Exercise: Only the lines below between the one holding "bond electronic signature and" and the one holding "November 10 @ 6", inclusive, are to be reproduced word for word; the pictures are to be left out.

Dataset items:
+-------+
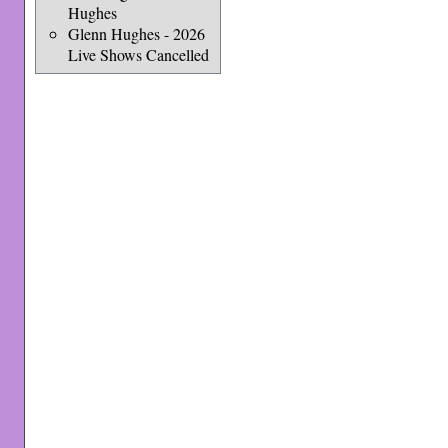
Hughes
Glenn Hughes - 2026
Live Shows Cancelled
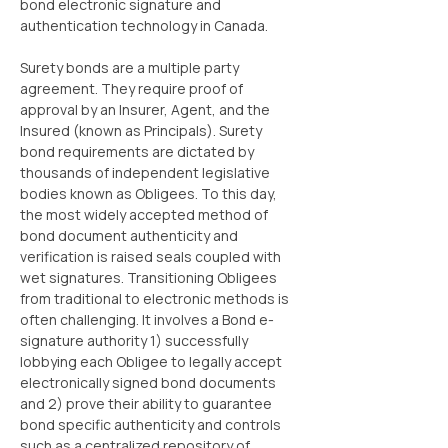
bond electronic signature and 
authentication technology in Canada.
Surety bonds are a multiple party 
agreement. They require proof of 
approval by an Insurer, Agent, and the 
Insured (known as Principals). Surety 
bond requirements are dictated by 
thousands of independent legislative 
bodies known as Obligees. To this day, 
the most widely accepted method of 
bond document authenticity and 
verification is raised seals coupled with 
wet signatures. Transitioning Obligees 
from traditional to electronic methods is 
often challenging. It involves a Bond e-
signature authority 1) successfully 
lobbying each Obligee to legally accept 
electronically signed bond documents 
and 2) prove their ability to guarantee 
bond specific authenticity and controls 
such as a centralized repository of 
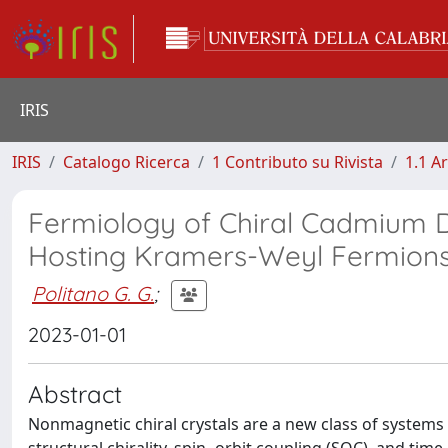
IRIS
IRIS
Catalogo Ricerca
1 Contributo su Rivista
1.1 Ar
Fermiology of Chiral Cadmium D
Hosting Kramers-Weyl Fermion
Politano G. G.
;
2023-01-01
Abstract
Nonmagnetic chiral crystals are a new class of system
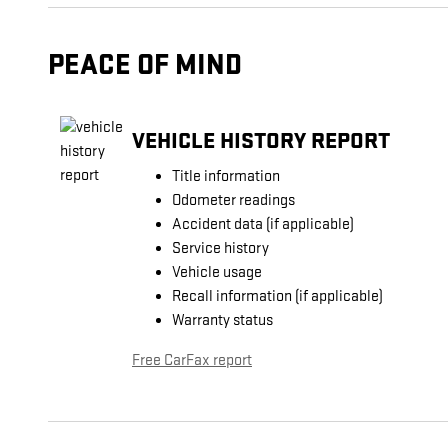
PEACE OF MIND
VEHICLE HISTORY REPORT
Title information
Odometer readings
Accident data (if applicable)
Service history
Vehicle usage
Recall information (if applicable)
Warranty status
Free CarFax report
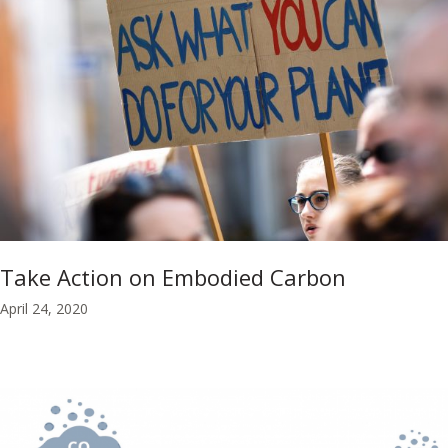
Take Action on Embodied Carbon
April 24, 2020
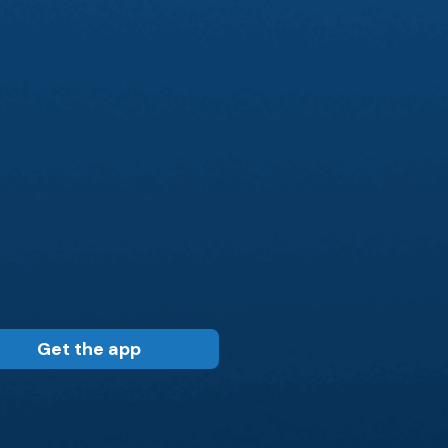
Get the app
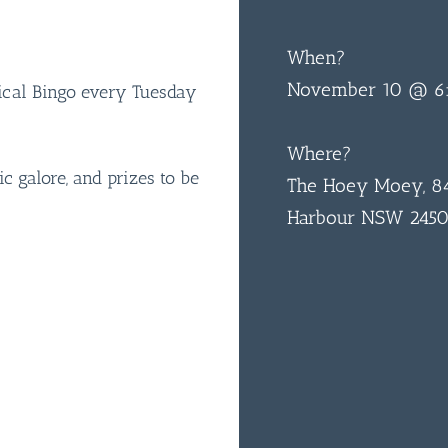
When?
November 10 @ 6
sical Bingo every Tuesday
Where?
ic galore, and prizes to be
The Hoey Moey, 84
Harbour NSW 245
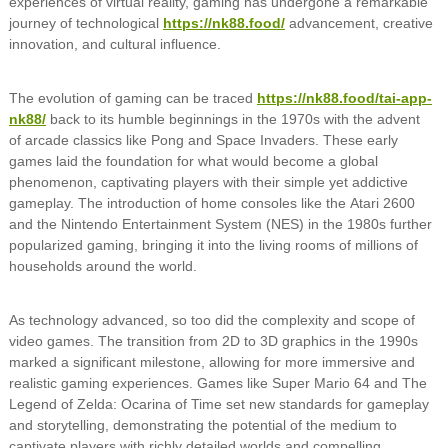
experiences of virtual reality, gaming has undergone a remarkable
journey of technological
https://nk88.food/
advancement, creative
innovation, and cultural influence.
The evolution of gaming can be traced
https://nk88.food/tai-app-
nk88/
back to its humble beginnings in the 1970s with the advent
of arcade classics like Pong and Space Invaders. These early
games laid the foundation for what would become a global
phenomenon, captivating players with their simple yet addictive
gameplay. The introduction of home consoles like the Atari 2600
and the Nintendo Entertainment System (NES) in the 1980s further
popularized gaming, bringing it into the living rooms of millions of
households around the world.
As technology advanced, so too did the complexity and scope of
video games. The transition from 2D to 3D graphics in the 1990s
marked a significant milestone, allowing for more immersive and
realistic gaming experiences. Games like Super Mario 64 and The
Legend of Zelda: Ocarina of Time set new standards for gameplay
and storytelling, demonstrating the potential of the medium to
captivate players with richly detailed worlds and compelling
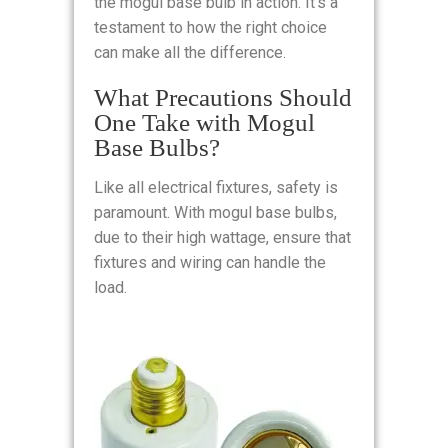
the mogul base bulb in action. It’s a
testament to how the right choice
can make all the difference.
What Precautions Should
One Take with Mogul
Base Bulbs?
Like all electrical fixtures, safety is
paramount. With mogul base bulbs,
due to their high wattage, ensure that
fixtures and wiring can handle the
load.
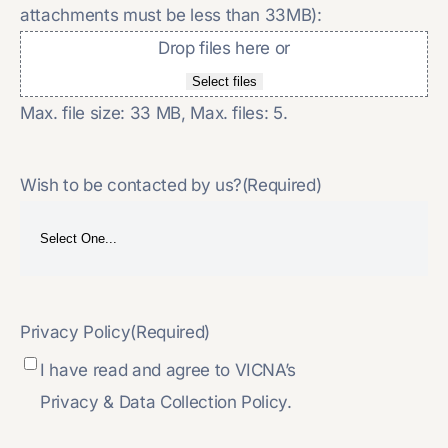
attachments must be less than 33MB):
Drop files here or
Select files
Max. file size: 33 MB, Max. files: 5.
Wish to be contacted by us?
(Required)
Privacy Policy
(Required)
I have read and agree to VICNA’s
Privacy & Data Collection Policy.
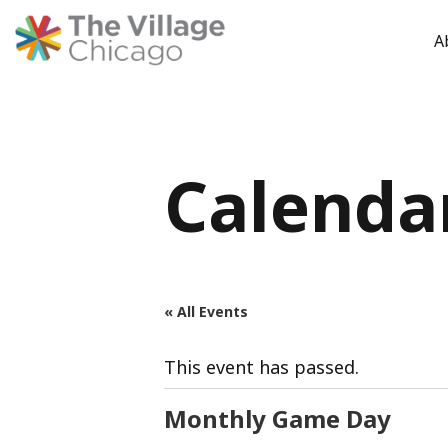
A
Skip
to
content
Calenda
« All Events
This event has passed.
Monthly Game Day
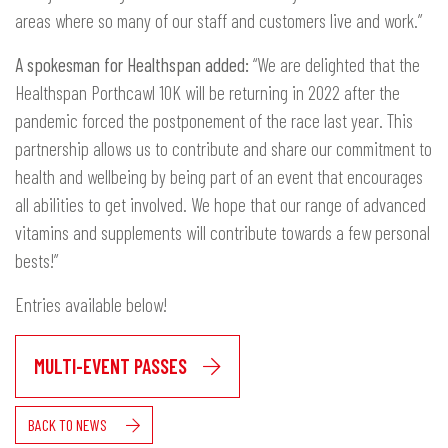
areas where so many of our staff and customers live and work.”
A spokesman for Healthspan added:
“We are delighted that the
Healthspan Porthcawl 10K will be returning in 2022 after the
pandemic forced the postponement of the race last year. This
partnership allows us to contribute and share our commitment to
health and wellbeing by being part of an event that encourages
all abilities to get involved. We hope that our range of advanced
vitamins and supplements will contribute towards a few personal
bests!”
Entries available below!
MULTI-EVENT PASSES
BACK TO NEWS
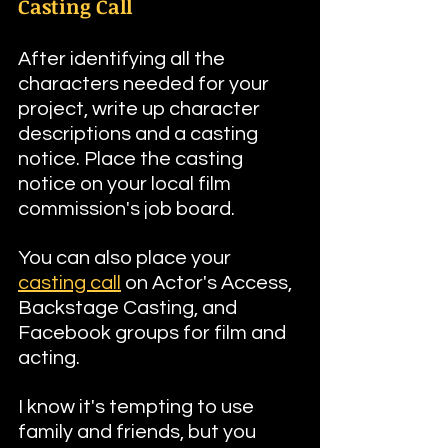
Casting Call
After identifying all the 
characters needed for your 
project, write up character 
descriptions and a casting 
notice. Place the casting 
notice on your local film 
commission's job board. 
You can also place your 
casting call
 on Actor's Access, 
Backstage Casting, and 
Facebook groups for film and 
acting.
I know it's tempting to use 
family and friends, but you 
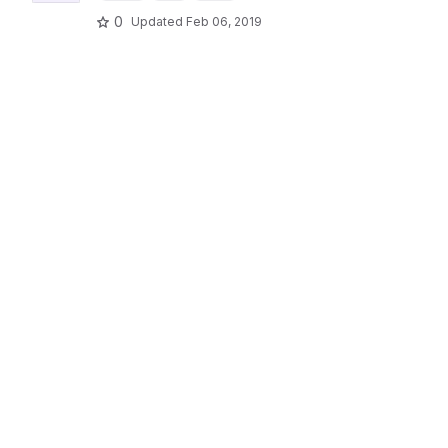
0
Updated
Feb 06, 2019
+-------+
Written answer:
bond electronic signature and 
authentication technology in Canada.
Surety bonds are a multiple party 
agreement. They require proof of 
approval by an Insurer, Agent, and the 
Insured (known as Principals). Surety 
bond requirements are dictated by 
thousands of independent legislative 
bodies known as Obligees. To this day, 
the most widely accepted method of 
bond document authenticity and 
verification is raised seals coupled with 
wet signatures. Transitioning Obligees 
from traditional to electronic methods is 
often challenging. It involves a Bond e-
signature authority 1) successfully 
lobbying each Obligee to legally accept 
electronically signed bond documents 
and 2) prove their ability to guarantee 
bond specific authenticity and controls 
such as a centralized repository of 
IRIS
IRIS
Catalogo Ricerca
1 Contributo su Rivista
1.1 Ar
Fermiology of Chiral Cadmium D
Hosting Kramers-Weyl Fermion
Politano G. G.
;
2023-01-01
Abstract
Nonmagnetic chiral crystals are a new class of system
PEACE OF MIND
VEHICLE HISTORY REPORT
Title information
Odometer readings
Accident data (if applicable)
Service history
Vehicle usage
Recall information (if applicable)
Warranty status
Free CarFax report
Take Action on Embodied Carbon
April 24, 2020
Get the app
When?
November 10 @ 6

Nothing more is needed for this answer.